- Directions for this task -
Retype word for word the lines of the data below, from the first to the one bearing "Belo Horizonte - MG", with that one included.

Data items:
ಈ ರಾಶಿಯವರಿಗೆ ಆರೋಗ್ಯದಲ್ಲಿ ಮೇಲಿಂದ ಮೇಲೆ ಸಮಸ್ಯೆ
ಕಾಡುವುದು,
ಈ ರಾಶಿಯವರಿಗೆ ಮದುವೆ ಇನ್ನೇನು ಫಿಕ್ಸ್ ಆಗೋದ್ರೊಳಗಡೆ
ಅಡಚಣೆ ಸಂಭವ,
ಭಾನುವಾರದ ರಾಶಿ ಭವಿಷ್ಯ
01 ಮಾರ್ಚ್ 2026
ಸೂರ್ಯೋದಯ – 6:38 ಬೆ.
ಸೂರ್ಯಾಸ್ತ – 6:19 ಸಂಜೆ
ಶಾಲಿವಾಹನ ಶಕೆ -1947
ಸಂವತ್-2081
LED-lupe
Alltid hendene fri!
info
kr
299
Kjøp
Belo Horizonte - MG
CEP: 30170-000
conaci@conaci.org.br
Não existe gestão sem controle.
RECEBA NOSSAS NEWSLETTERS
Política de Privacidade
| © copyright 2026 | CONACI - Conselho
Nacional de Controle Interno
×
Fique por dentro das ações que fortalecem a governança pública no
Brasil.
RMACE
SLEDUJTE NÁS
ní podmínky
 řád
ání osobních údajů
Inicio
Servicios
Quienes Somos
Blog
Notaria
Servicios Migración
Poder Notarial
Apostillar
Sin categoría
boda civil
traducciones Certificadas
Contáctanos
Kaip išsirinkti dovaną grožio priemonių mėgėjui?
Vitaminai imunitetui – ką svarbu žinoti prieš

- Reply to the exercise -
ಈ ರಾಶಿಯವರಿಗೆ ಆರೋಗ್ಯದಲ್ಲಿ ಮೇಲಿಂದ ಮೇಲೆ ಸಮಸ್ಯೆ
ಕಾಡುವುದು,
ಈ ರಾಶಿಯವರಿಗೆ ಮದುವೆ ಇನ್ನೇನು ಫಿಕ್ಸ್ ಆಗೋದ್ರೊಳಗಡೆ
ಅಡಚಣೆ ಸಂಭವ,
ಭಾನುವಾರದ ರಾಶಿ ಭವಿಷ್ಯ
01 ಮಾರ್ಚ್ 2026
ಸೂರ್ಯೋದಯ – 6:38 ಬೆ.
ಸೂರ್ಯಾಸ್ತ – 6:19 ಸಂಜೆ
ಶಾಲಿವಾಹನ ಶಕೆ -1947
ಸಂವತ್-2081
LED-lupe
Alltid hendene fri!
info
kr
299
Kjøp
Belo Horizonte - MG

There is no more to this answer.